Tipps für das Lizenz- und Compliance Management bei Open Source Software
Für Unternehmen, die Open Source Software für eigene Softwareprodukte häufig einsetzen, empfiehlt sich die Einrichtung eines Managers, der das Lizenz- und Compliance Management beim Einsatz von Open Source Software verantwortet.
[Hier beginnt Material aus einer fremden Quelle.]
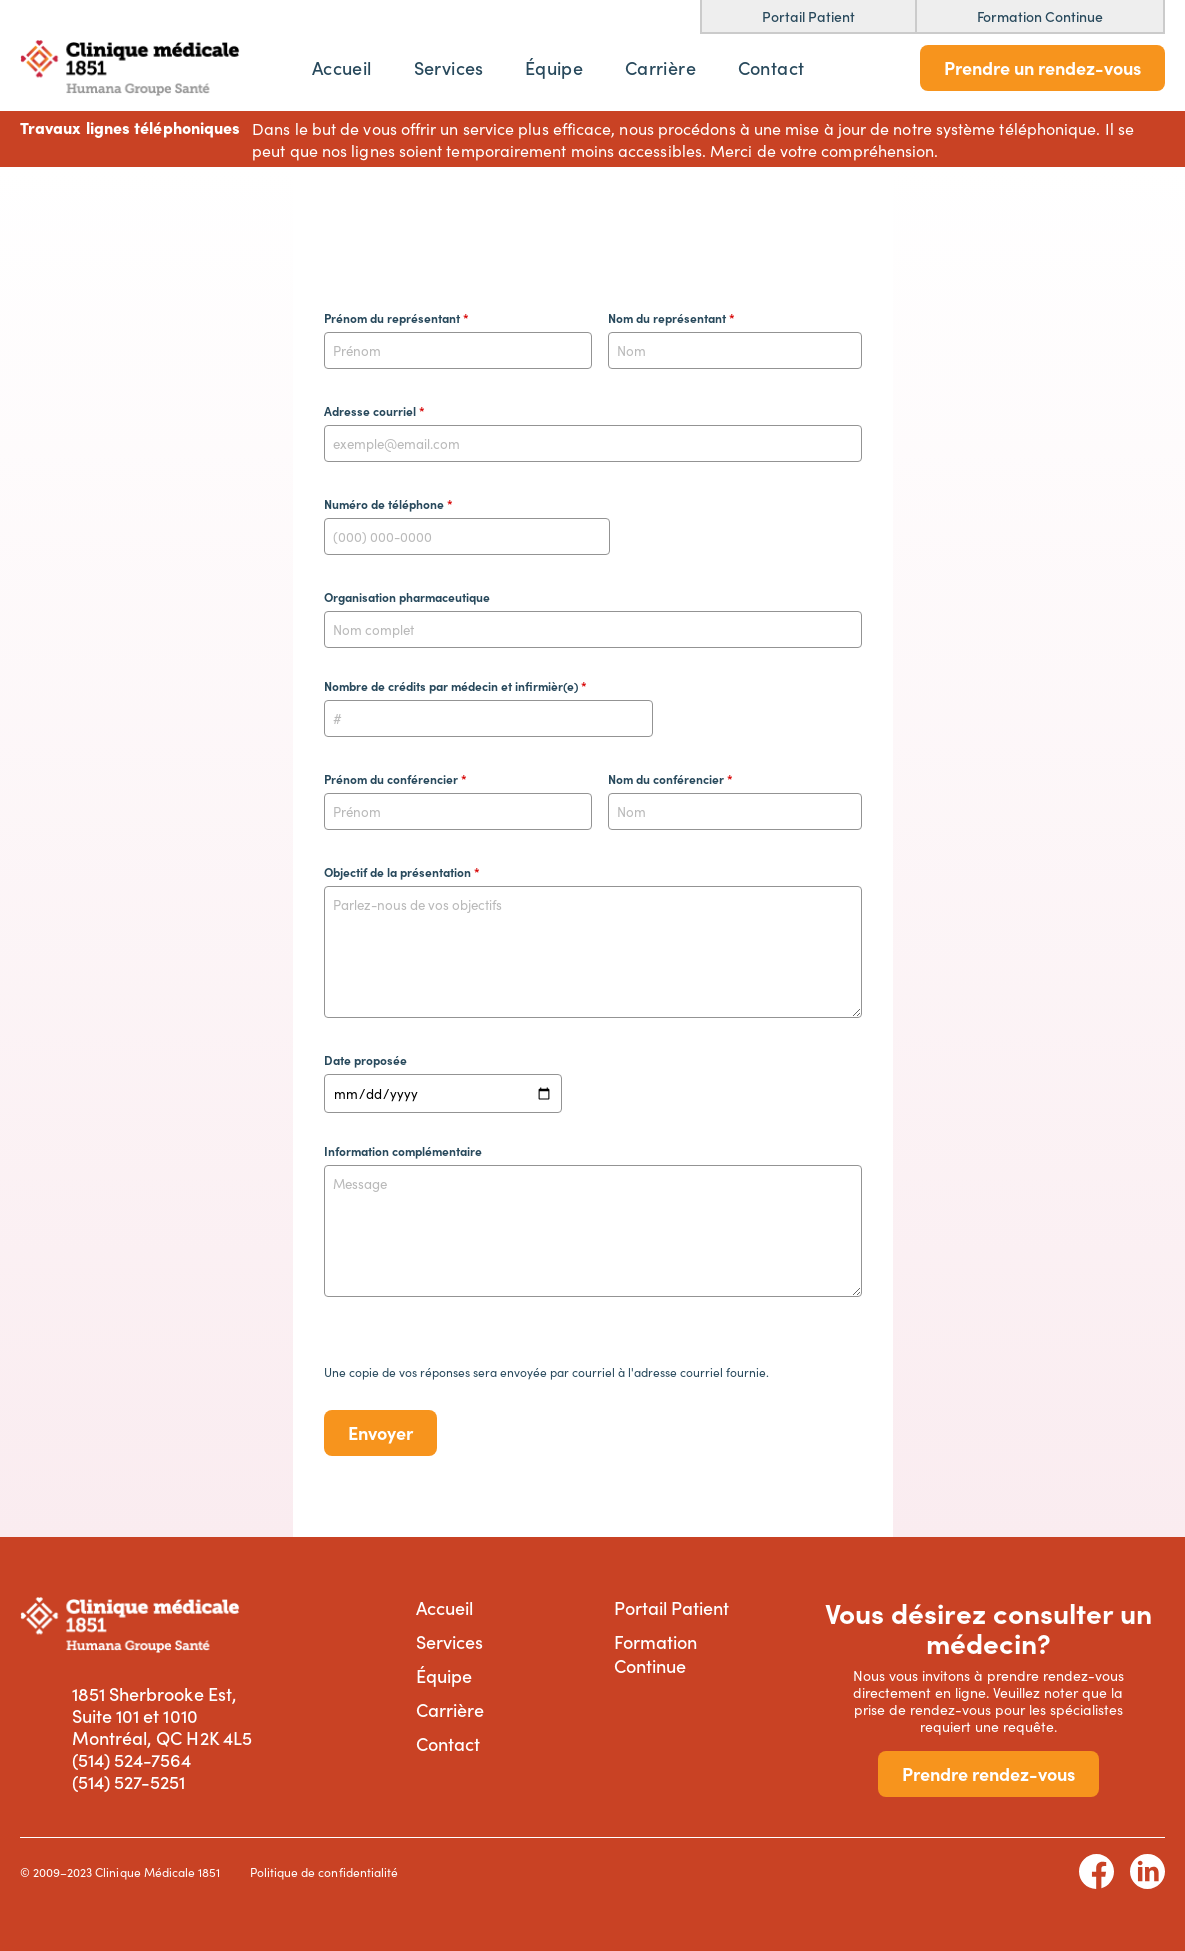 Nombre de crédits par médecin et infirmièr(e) (455, 686)
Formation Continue (655, 1653)
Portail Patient (672, 1607)
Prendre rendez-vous (988, 1773)
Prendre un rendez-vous (1042, 67)
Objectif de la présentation (402, 872)
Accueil (342, 68)
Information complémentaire (403, 1151)
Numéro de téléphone (388, 504)
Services (449, 68)
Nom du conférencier (670, 779)
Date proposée (365, 1060)
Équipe (554, 68)
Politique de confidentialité (324, 1871)
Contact (771, 68)
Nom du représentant (671, 318)
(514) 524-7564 (132, 1760)
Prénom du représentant (396, 318)
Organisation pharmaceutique (407, 597)
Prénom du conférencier (395, 779)
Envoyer (380, 1432)
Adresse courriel (374, 411)
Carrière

Der erste Schritt im Rahmen eines solchen Lizenz- und Compliance Managements besteht ja darin, eine Bestandsaufnahme der genutzten FOSS zu machen und zu bestimmen, welchen Lizenzbedingungen die genutzten FOSS-Komponenten unterliegen. Im Rahmen von OSS Audits werden hierfür auch sogenannte OSS Scanner eingesetzt, etwa OSS Discovery Project (Open Source Tool unter der Affero GNU Public License), Black Duck (ein Pionier im Bereich OSS Scanner, kommerzielles Tool) oder Flexera (vormals: Palamida, kommerzielles Tool). Diese Tools identifizieren nicht nur eingesetzte Open Source, sondern ermitteln auch (mögliche) Lizenzinkompatibilitäten. Der Anbieter WhiteSource geht einen Schritt weiter und integriert seine Lösung direkt in den Software Development Lifecylce (SDLC).
Zu rechtlichen Risiken
Wer gegen Lizenzbedingungen verstößt, riskiert eine Klage. Ein Beispiel für eine erfolgreiche Klage aufgrund Verletzung von Lizenzbestimmungen / GNU General Public License, Version 2 wurde vor dem Landgericht Hamburg (Juni 2013) verhandelt. Hier wurde der Beklagte verurteilt zu einer Vertragsstrafe in Höhe von 5.000 EUR zuzüglich vorgerichtlichen Rechtsverfolgungskosten in Höhe von ca. 2.000 EUR. Weitere Fälle von Gerichtsverfahren im Zusammenhang mit dem Urheberrecht von Open Source Software finden sich hier: Urteile zu Urheberrecht, Open-Source.
Das Risiko weitergehender Schadensersatzansprüche ist indes eher gering, vergleiche dazu die anwaltliche Kommentierung zu einer Entscheidung des Oberlandesgerichts Hamm in einem Rechtsstreit wegen Urheberrechtsverletzung: Schadensersatz bei Verletzung einer Open Source Lizenz: Das Gericht lehnte hier den Anspruch auf Schadensersatz ab, da der Klägerin kein Schaden entstanden sei; die Lizenzierung der Software unter der GNU General Public License müsse dahingehend ausgelegt werden, dass die Klägerin auf die monetäre Verwertung ihres ausschließlichen Nutzungsrechts vollständig verzichtet habe.